# PROBLEM DETAILS:
Excluding pictures, retype exactly the lines from the one with "such as tissue" through the end of the records that follow.
----------
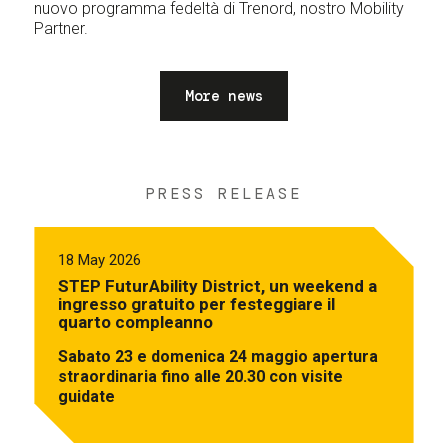
nuovo programma fedeltà di Trenord, nostro Mobility
Partner.
More news
PRESS RELEASE
18 May 2026
STEP FuturAbility District, un weekend a
ingresso gratuito per festeggiare il
quarto compleanno
Sabato 23 e domenica 24 maggio apertura
straordinaria fino alle 20.30 con visite
guidate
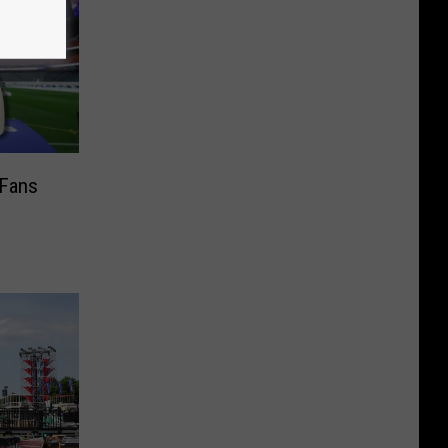
 Fans
s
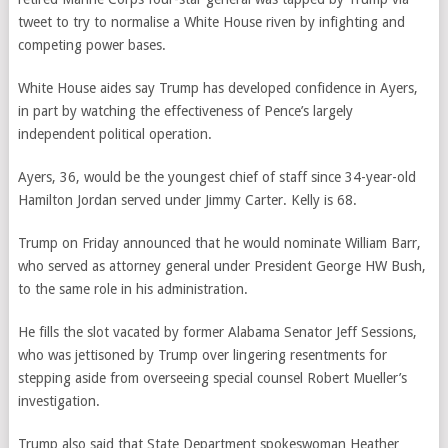
tweet to try to normalise a White House riven by infighting and
competing power bases.
White House aides say Trump has developed confidence in Ayers,
in part by watching the effectiveness of Pence’s largely
independent political operation.
Ayers, 36, would be the youngest chief of staff since 34-year-old
Hamilton Jordan served under Jimmy Carter. Kelly is 68.
Trump on Friday announced that he would nominate William Barr,
who served as attorney general under President George HW Bush,
to the same role in his administration.
He fills the slot vacated by former Alabama Senator Jeff Sessions,
who was jettisoned by Trump over lingering resentments for
stepping aside from overseeing special counsel Robert Mueller’s
investigation.
Trump also said that State Department spokeswoman Heather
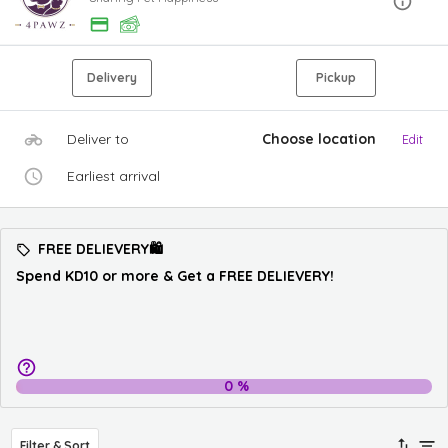
Delivery
Pickup
Deliver to
Choose location
Edit
Earliest arrival
FREE DELIEVERY🛍️
Spend KD10 or more & Get a FREE DELIEVERY!
0
%
Filter & Sort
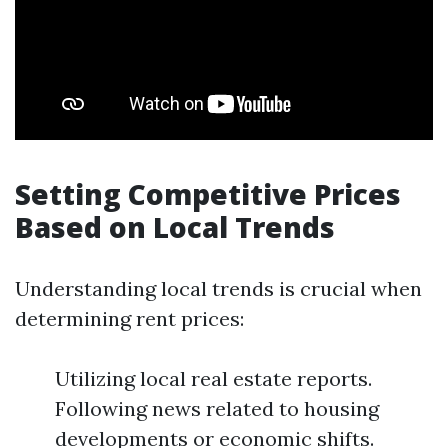
Setting Competitive Prices
Based on Local Trends
Understanding local trends is crucial when
determining rent prices:
Utilizing local real estate reports.
Following news related to housing
developments or economic shifts.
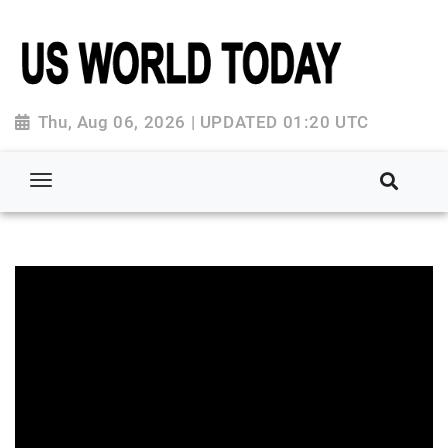
Thu, Aug 06, 2026 | UPDATED 01:20 UTC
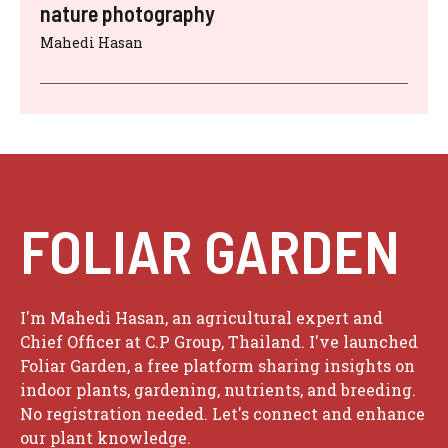
nature photography
Mahedi Hasan
FOLIAR GARDEN
I'm Mahedi Hasan, an agricultural expert and
Chief Officer at C.P Group, Thailand. I've launched
Foliar Garden, a free platform sharing insights on
indoor plants, gardening, nutrients, and breeding.
No registration needed. Let's connect and enhance
our plant knowledge.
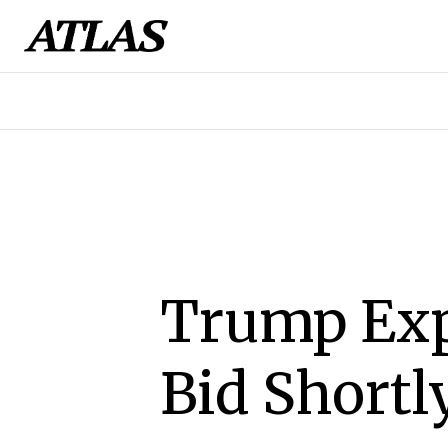
Trump Exp
Bid Shortl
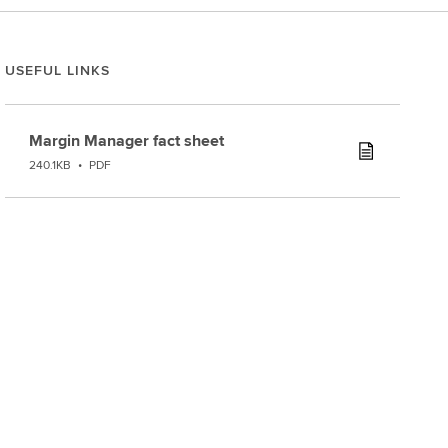
USEFUL LINKS
Margin Manager fact sheet
240.1KB
•
PDF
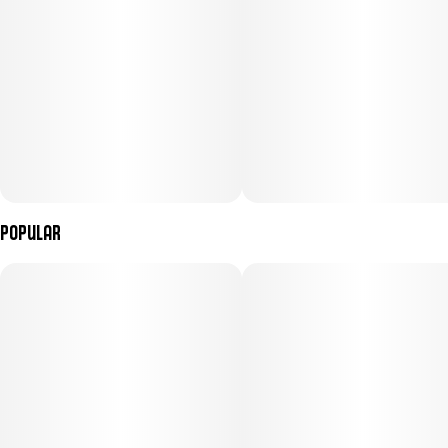
Popular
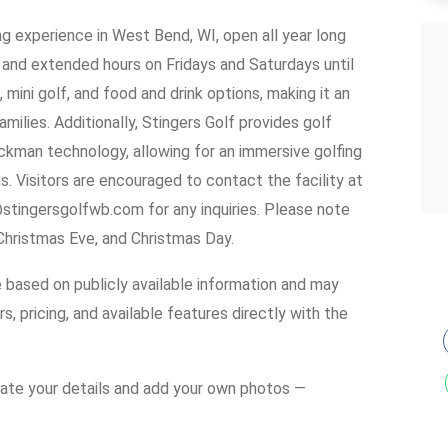
g experience in West Bend, WI, open all year long
and extended hours on Fridays and Saturdays until
, mini golf, and food and drink options, making it an
amilies. Additionally, Stingers Golf provides golf
kman technology, allowing for an immersive golfing
. Visitors are encouraged to contact the facility at
stingersgolfwb.com for any inquiries. Please note
 Christmas Eve, and Christmas Day.
e based on publicly available information and may
s, pricing, and available features directly with the
date your details and add your own photos —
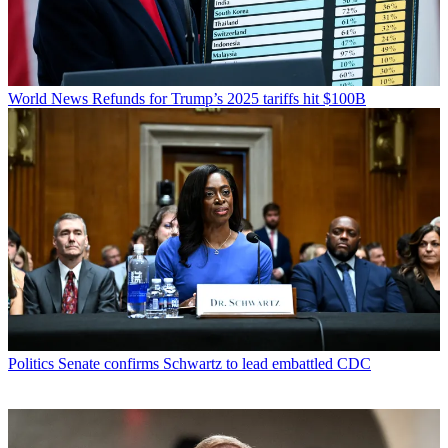
World News
Refunds for Trump’s 2025 tariffs hit $100B
Politics
Senate confirms Schwartz to lead embattled CDC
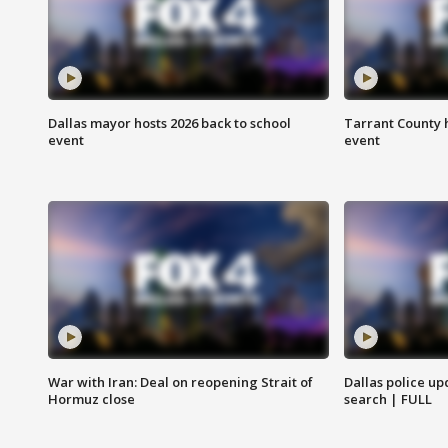
Dallas mayor hosts 2026 back to school
Tarrant County h
event
event
War with Iran: Deal on reopening Strait of
Dallas police up
Hormuz close
search | FULL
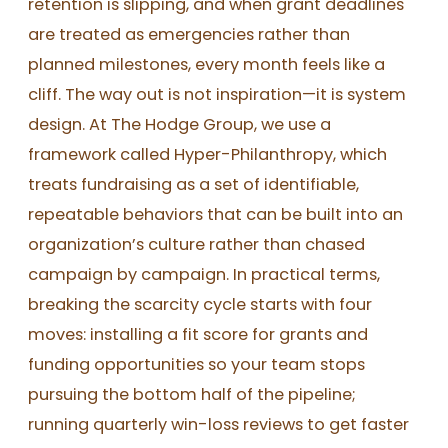
retention is slipping, and when grant deadlines
are treated as emergencies rather than
planned milestones, every month feels like a
cliff. The way out is not inspiration—it is system
design. At The Hodge Group, we use a
framework called Hyper-Philanthropy, which
treats fundraising as a set of identifiable,
repeatable behaviors that can be built into an
organization’s culture rather than chased
campaign by campaign. In practical terms,
breaking the scarcity cycle starts with four
moves: installing a fit score for grants and
funding opportunities so your team stops
pursuing the bottom half of the pipeline;
running quarterly win-loss reviews to get faster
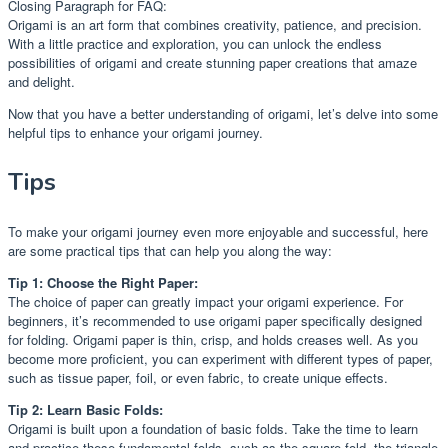
Closing Paragraph for FAQ:
Origami is an art form that combines creativity, patience, and precision.
With a little practice and exploration, you can unlock the endless
possibilities of origami and create stunning paper creations that amaze
and delight.
Now that you have a better understanding of origami, let’s delve into some
helpful tips to enhance your origami journey.
Tips
To make your origami journey even more enjoyable and successful, here
are some practical tips that can help you along the way:
Tip 1: Choose the Right Paper:
The choice of paper can greatly impact your origami experience. For
beginners, it’s recommended to use origami paper specifically designed
for folding. Origami paper is thin, crisp, and holds creases well. As you
become more proficient, you can experiment with different types of paper,
such as tissue paper, foil, or even fabric, to create unique effects.
Tip 2: Learn Basic Folds:
Origami is built upon a foundation of basic folds. Take the time to learn
and practice these fundamental folds, such as the square fold, the triangle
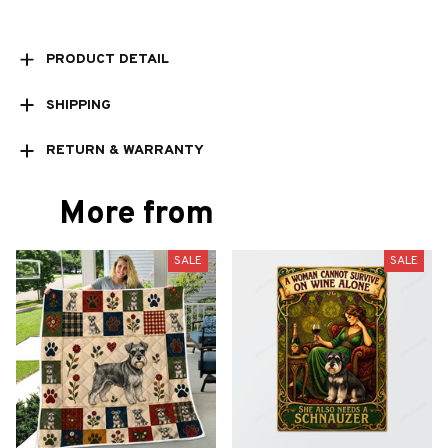
PRODUCT DETAIL
SHIPPING
RETURN & WARRANTY
More from
SALE
SALE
----------
# EXERCISE ANSWER:
such as tissue paper, foil, or even fabric, to create unique effects.
Tip 2: Learn Basic Folds:
Origami is built upon a foundation of basic folds. Take the time to learn
and practice these fundamental folds, such as the square fold, the triangle
PRODUCT DETAIL
SHIPPING
RETURN & WARRANTY
More from
SALE
SALE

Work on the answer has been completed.